キャサリン編 リラックス法
「本当に無理はしないでいいから」
俺はそう声を掛けるもののサディマは、
「いや、これが私にとってのリラックス法なんだ」
と微笑って応える。まあ俺も延々と『自分の考えを綴る』のは苦にならないどころかむしろ落ち着くしで、それと同じだと考えれば『なるほど』と思わなくもない。
他人から見ればとても休まらないように見えるものであっても当人にとっては『気が休まる』『落ち着く』『ストレスが和らぐ』というものは確かにある。他人がそれについてとやかく言うのは、せっかく本人が安らげているのに台無しにする行為だろうなとも思う。
だから俺は、サディマが<朋群製AIのアルゴリズム作成>に携わろうとするのを止めないことにした。
「まあそれが賢明だと思う。私達のチームのメンバーは、ルイーゼを筆頭に<変わり者>揃いだからね」
シモーヌがそう言って笑ったのを俺も、
「俺も人のことは言えないしな」
と苦笑いで返した。だがそもそも人間はそれぞれ違うわけだから何をもって<普通>と称するかはずっと議論の的ではある。むしろ厳密には『普通なんてものは存在しない』と言った方がいいんだろう。<普通という概念>自体がまず、
『マジョリティに属することで自分に価値があると考えたい人間のエゴである』
という説すらあるわけで。考えてみれば野生の生き物には『普通か否か』なんて発想すらないだろうし。

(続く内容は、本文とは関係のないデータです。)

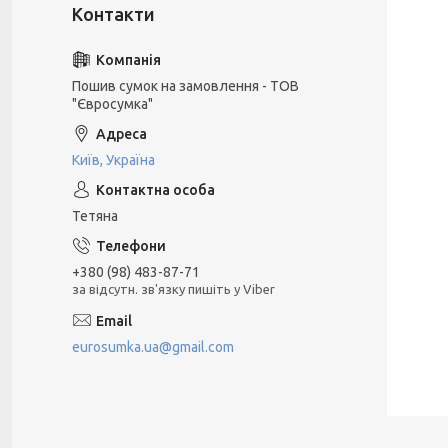
Пошив сумок на замовлення - ТОВ
"Євросумка"
Київ, Україна
Тетяна
+380 (98) 483-87-71
за відсутн. зв'язку пишіть у Viber
eurosumka.ua@gmail.com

一般的に見られる習性と違うことをしていてもそれによって生き延びたのならその個体にとってはそれが正解だったわけだし。
野生における<普通>は、
<多くの個体が生き延びることができた振る舞い>
というだけでしかなく、状況によっては必ずしもそれが正解とはならないし、そもそも意識すらしていないだろうな。
野生のクマも餌付けされたら人間を恐れなくなったりすると聞く。本来は人間の気配を感じたらむしろ逃げるらしいのにな。だからもうそこで『普通じゃなくなる』と。

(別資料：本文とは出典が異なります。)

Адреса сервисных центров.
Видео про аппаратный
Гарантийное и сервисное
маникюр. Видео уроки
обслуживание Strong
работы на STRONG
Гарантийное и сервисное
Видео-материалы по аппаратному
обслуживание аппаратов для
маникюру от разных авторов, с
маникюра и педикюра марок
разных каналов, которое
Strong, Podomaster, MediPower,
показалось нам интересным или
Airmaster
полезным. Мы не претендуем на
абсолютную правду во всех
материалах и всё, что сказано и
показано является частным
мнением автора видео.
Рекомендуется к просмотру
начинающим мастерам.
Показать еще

そうなるのが分かっているから今は人間社会と野生の環境とは厳格に分けられているんだ。つまり<野生の普通>は人間の側が守っている、と言うか『侵さない』ようにしているのが実情なわけで。
それらを承知した上で考えれば<普通>なんてのは本当に曖昧で頼りなくて実体のないものなんだと分かる気がする。
となればサディマの<リラックス方法>についても他人が口出しすることじゃないよな。そこは彼自身に任せるさ。
明らかに体調がおかしいみたいな状態にならない限り。